Why Not Discuss Evidential Value As We Discuss Alternative Explanations?

How do we get past this unhelpful association, and allow ourselves to discuss statistical evidence in conferences and reviews? I believe that we should discuss it in the same way that we discuss other “alternative explanations.”

When we point to “alternative explanations”, we highlight that the current features of the experiment do not provide sufficient control over other factors that might reasonably drive the results. For instance, if an experiment manipulates “product complexity,” a reviewer might be concerned that it also affects the “perceived cost of the product,” particularly if the instructions to the participants did not mention the cost of the product. This alternative explanation is reasonable, and the current features of the experiment provide insufficient control over it.

In my view, discussions of statistical evidence should follow the same principles: They should take place when the current features of the experiment do not provide sufficient control over false-positives, particularly when an accumulation of false-positives might reasonably drive the results.

Assessing whether an accumulation of false-positives might reasonably drive the results means asking the following questions:

  • How strong is the evidence against the null in any given study? p = .O5 is weaker evidence than p = .001, and therefore more consistent with a false-positive.
  • Across all studies, how much evidence is there against the null?

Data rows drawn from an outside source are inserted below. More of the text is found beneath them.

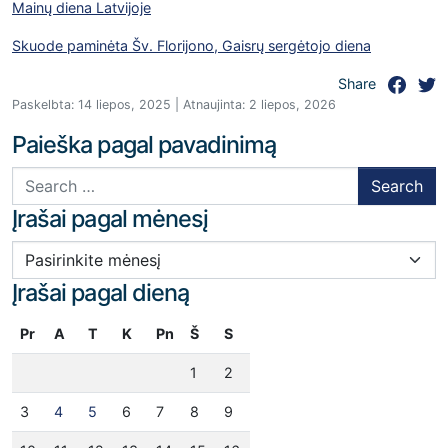
Mainų diena Latvijoje
Skuode paminėta Šv. Florijono, Gaisrų sergėtojo diena
Share
Paskelbta: 14 liepos, 2025 | Atnaujinta: 2 liepos, 2026
Paieška pagal pavadinimą
Search for:
Įrašai pagal mėnesį
Įrašai pagal mėnesį
Įrašai pagal dieną
Pr
A
T
K
Pn
Š
S
1
2
3
4
5
6
7
8
9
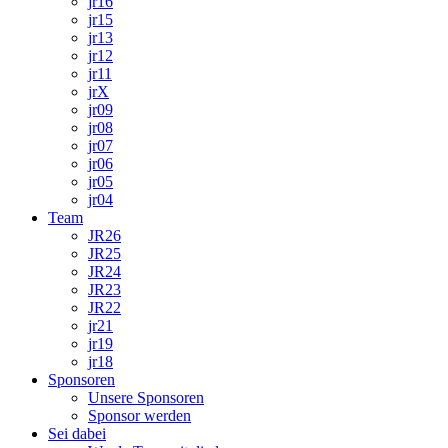
jr16
jr15
jr13
jr12
jr11
jrX
jr09
jr08
jr07
jr06
jr05
jr04
Team
JR26
JR25
JR24
JR23
JR22
jr21
jr19
jr18
Sponsoren
Unsere Sponsoren
Sponsor werden
Sei dabei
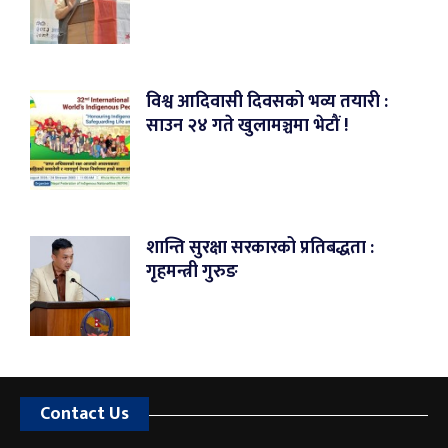
विश्व आदिवासी दिवसको भव्य तयारी :
साउन २४ गते खुलामञ्चमा भेटौं !
शान्ति सुरक्षा सरकारको प्रतिबद्धता :
गृहमन्त्री गुरुङ
Contact Us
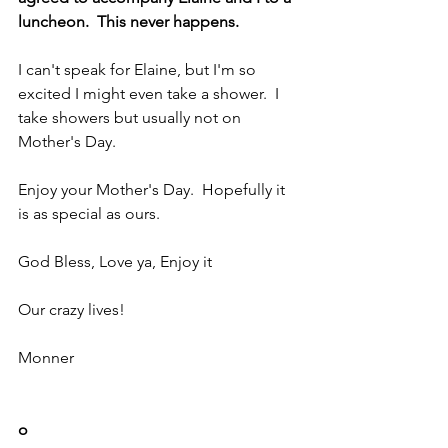
luncheon.  This never happens.
I can't speak for Elaine, but I'm so 
excited I might even take a shower.  I 
take showers but usually not on 
Mother's Day.
Enjoy your Mother's Day.  Hopefully it 
is as special as ours.
God Bless, Love ya, Enjoy it
Our crazy lives!
Monner
o 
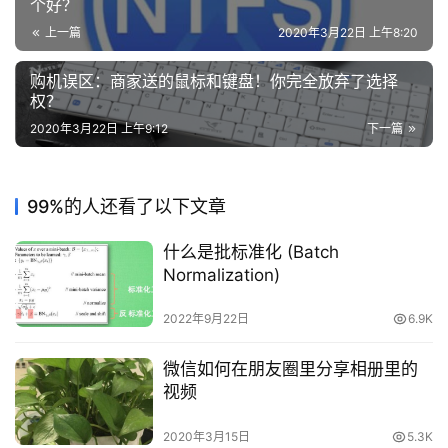
个好？
上一篇
2020年3月22日 上午8:20
购机误区：商家送的鼠标和键盘！你完全放弃了选择
权？
2020年3月22日 上午9:12
下一篇
99%的人还看了以下文章
什么是批标准化 (Batch
Normalization)
2022年9月22日
6.9K
微信如何在朋友圈里分享相册里的
视频
2020年3月15日
5.3K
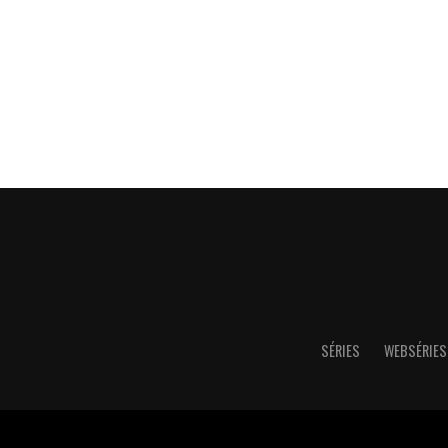
SÉRIES
WEBSÉRIES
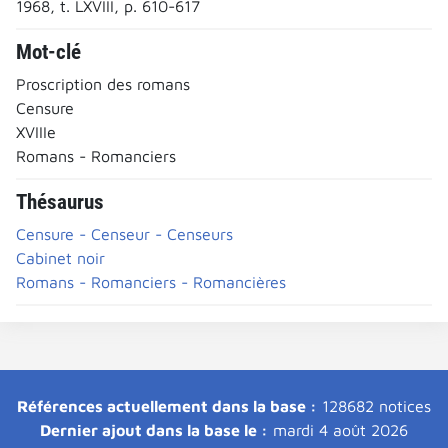
1968, t. LXVIII, p. 610-617
Mot-clé
Proscription des romans
Censure
XVIIIe
Romans - Romanciers
Thésaurus
Censure - Censeur - Censeurs
Cabinet noir
Romans - Romanciers - Romancières
Références actuellement dans la base :
128682 notices
Dernier ajout dans la base le :
mardi 4 août 2026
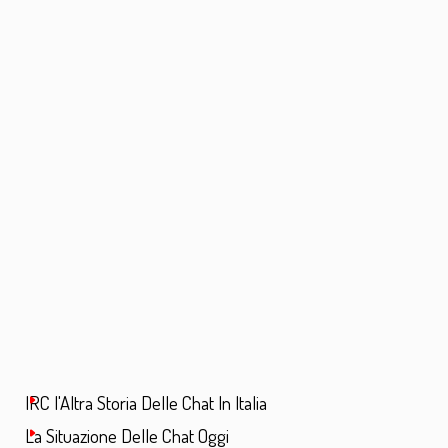
IRC l'Altra Storia Delle Chat In Italia
La Situazione Delle Chat Oggi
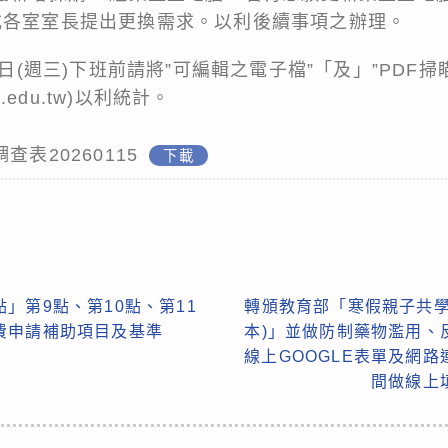
或各室室長提出更換需求。以利後續事項之辦理。
1日(週三)下班前請將”可編輯之電子檔”「及」”PDF
.edu.tw
)以利統計。
表20260115
下載
」第9點、第10點、第11
轉頒教育部「寒假親子共學
費申請補助項目及基準
本)」並做防制藥物濫用、
線上GOOGLE表單及網
間做線上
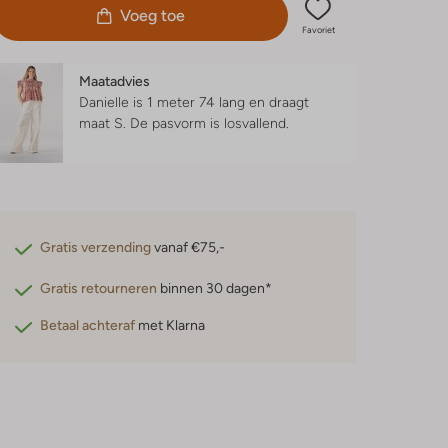
Voeg toe
Favoriet
Maatadvies
Danielle is 1 meter 74 lang en draagt
maat S.
De pasvorm is
losvallend
.
Gratis verzending
vanaf €75,-
Gratis retourneren
binnen 30 dagen*
Betaal achteraf
met Klarna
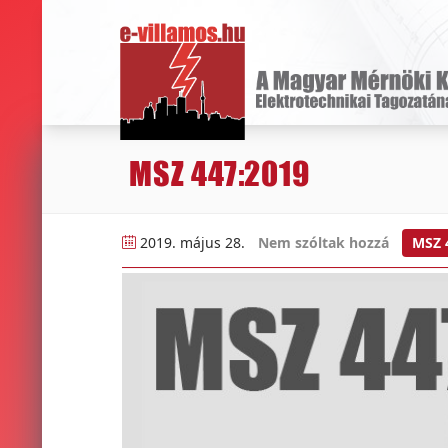
MSZ 447:2019
2019. május 28.
Nem szóltak hozzá
MSZ 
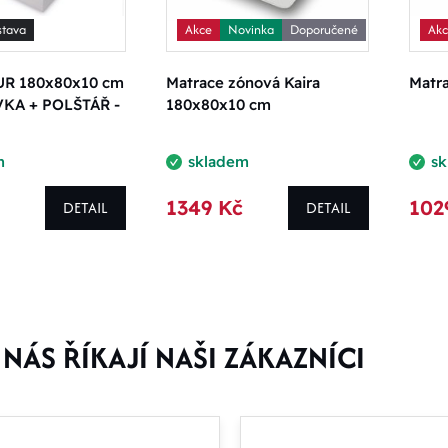
stava
Akce
Novinka
Doporučené
Ak
UR 180x80x10 cm
Matrace zónová Kaira
Matr
KA + POLŠTÁŘ -
180x80x10 cm
m
skladem
s
1349 Kč
102
DETAIL
DETAIL
NÁS ŘÍKAJÍ NAŠI ZÁKAZNÍCI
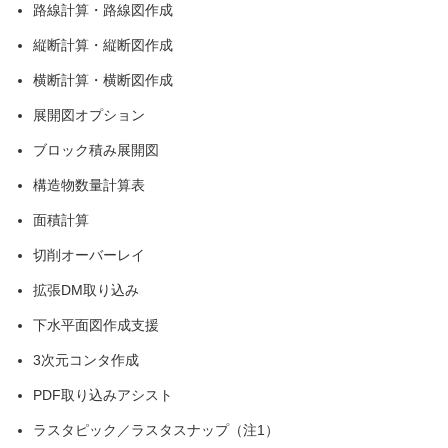
路線計算・路線図作成
縦断計算・縦断図作成
横断計算・横断図作成
展開図オプション
ブロック積み展開図
構造物数量計算表
面積計算
切削オーバーレイ
拡張DM取り込み
下水平面図作成支援
3次元コンタ作成
PDF取り込みアシスト
ラスタピック／ラスタスナップ（注1）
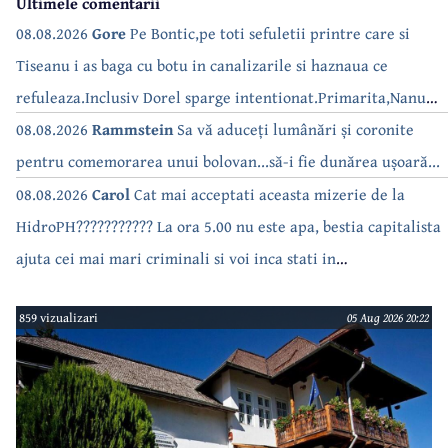
Ultimele comentarii
08.08.2026
Gore
Pe Bontic,pe toti sefuletii printre care si
Tiseanu i as baga cu botu in canalizarile si haznaua ce
refuleaza.Inclusiv Dorel sparge intentionat.Primarita,Nanu
bea apa de la robinet.Asta as intreba o si pe Izabel Mitrea
08.08.2026
Rammstein
Sa vă aduceți lumânări și coronite
pentru comemorarea unui bolovan...să-i fie dunărea ușoară...
08.08.2026
Carol
Cat mai acceptati aceasta mizerie de la
HidroPH??????????? La ora 5.00 nu este apa, bestia capitalista
ajuta cei mai mari criminali si voi inca stati in
case???????????????
859 vizualizari
05 Aug 2026 20:22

Single-paper meta analysis are not an appropriate tool to answer this question, but it is a question that the p-curve can answer. The flatter the p-curve, the weaker the amount of evidence against the null, and the more reasonable it is the results reflect false-positive. For a longer discussion of evidential value, see this previous blog post.

Assessing sufficient control over false-positive means asking the following questions:

  • Is the experiment properly pre-registered, and does the experiment match the pre-registration?
  • If the pre-registration is insufficiently detailed, how many degrees of freedom were left to the researcher?
  • If the experiment does not match the pre-registration, how many deviations are present?
  • Is the experiment relying on methods that are known to inflate false-positive rates (e.g., excluding outliers by condition, or a Poisson regression)?
  • If multiple hypothesis are tested, are corrections for multiple comparisons properly applied?

Why Would This Framing Help?

I see multiple benefits to this framing.

  1. It is grounded in factual elements

In my view, one of the reasons people dislike talking about statistical value is that this criticism can feel arbitrary, resembling comments such as “this has been shown before” (without providing a citation or reference) or “something else is driving the effect” (without mentioning a single probable cause).

In the framing I offer here, the criticism must be grounded in factual elements: How likely it is that the results reflect an accumulation of false-positive, given the level of control over false-positives that exists in the paper?

  1. It is something that authors and editors can work with

A direct consequence of the criticism being grounded in factual elements is that the editors can provide actionnable recommendations based on them, and that the authors can try to answer them. In my view, the best answer to questions about evidential value will be a well-powered pre-registered replication of the main effect.

  1. It moves the conversation away from personal or ethical considerations

When you suggest an alternative mechanism that might drive the effect, there is no suspicion that you are blaming the researchers of anything. The same would be true in this framing: You point out a possible alternative explanation for the data (false-positives). If the researchers have insufficiently ruled out false-positives as an alternative explanation, it does not make them incompetent or immoral, but it is something that should be addressed before the paper can be published.